2020 Democratic presidential hopeful Sen. Bernie Sanders (I-VT) is still recovering from surgery for blocked arteries. Doctors inserted two sents into his heart, which led him to cancel events and appearances.

But the medical incident once again brought the ages of the top candidates to the forefront.

Will leftists stick with Sanders or will this health scare force them into the arms of another?

Sanders is 78. Sen. Elizabeth Warren (D-MA) is 70.

Vice President Joe Biden is 76. He has faced numerous questions about his age and stamina due to ramblings and memory lapses.

If Sanders wins in 2020 he will end his first term at 83-years-old.

Democratic strategist Erik Smith said the health problems could make “it harder for him to persuade new supporters to come into his column because this will at least be in the back of people’s minds.”

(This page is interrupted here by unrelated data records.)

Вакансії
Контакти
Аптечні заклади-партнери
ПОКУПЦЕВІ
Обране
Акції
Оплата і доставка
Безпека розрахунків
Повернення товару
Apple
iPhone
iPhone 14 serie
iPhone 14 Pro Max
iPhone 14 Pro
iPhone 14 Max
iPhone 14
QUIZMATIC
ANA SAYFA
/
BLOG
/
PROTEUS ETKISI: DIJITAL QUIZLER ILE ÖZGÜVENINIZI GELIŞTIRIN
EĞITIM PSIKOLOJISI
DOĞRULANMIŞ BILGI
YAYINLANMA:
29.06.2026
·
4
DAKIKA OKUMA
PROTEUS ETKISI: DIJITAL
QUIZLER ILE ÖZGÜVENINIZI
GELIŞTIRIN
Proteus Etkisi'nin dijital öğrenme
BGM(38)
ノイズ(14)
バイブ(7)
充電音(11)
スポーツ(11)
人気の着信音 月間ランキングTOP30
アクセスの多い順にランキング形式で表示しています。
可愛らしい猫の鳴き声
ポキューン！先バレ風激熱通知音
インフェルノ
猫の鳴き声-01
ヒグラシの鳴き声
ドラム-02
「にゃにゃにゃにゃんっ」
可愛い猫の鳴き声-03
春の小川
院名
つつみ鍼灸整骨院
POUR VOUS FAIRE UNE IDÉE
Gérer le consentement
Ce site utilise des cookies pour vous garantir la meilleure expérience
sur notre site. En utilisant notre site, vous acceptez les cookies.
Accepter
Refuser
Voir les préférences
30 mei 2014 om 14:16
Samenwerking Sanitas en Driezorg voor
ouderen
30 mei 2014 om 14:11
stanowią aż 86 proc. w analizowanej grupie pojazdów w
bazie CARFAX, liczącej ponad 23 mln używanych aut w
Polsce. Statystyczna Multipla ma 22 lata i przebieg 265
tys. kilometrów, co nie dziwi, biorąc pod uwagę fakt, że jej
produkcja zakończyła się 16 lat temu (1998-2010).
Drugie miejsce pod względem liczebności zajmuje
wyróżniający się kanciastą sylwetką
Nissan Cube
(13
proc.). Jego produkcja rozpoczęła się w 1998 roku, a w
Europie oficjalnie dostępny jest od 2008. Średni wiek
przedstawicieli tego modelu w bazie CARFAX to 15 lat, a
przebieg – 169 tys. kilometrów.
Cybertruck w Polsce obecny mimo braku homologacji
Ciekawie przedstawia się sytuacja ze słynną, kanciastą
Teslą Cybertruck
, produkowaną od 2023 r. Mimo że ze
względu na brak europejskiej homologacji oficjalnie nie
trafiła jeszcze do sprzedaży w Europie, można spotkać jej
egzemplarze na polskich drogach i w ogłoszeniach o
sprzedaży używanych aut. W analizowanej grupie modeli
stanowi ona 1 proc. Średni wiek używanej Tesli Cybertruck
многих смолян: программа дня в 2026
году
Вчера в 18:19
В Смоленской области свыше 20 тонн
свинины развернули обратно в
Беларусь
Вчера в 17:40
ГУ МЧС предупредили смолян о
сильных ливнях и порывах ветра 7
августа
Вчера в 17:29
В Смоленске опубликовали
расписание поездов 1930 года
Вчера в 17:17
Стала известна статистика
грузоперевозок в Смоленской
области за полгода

It does not help that Sanders has not recaptured the spark from his 2016 run:

The setback with his health also comes amid something of a political slump for Mr. Sanders in his second run for the presidency. He has continued to raise substantial amounts of money from his dedicated supporters — on Tuesday, his campaign celebrated an impressive third-quarter fund-raising haul of $25.3 million — and has remained among the top three contenders in the primary. But he has been unable to expand his base beyond those enthusiasts. In recent weeks, he shook up his staff in Iowa and New Hampshire, the first two nominating states, in an effort to jump-start his candidacy as Ms. Warren passed him in some polls.

The Wall Street Journal reported that betting places knocked out Sanders from the top tier after he landed in the hospital while “elevating Ms. Warren’s chances of winning the nomination to over 50%.”

The New York Times mentioned a Pew Research Center poll from May, which shows that registered Democrat voters prefer candidates in their 50s:

When asked about the ideal age for a president, most Democrats say they prefer someone in their 40s through their 60s, with nearly half (47%) saying the best age for a president is “in their 50s.”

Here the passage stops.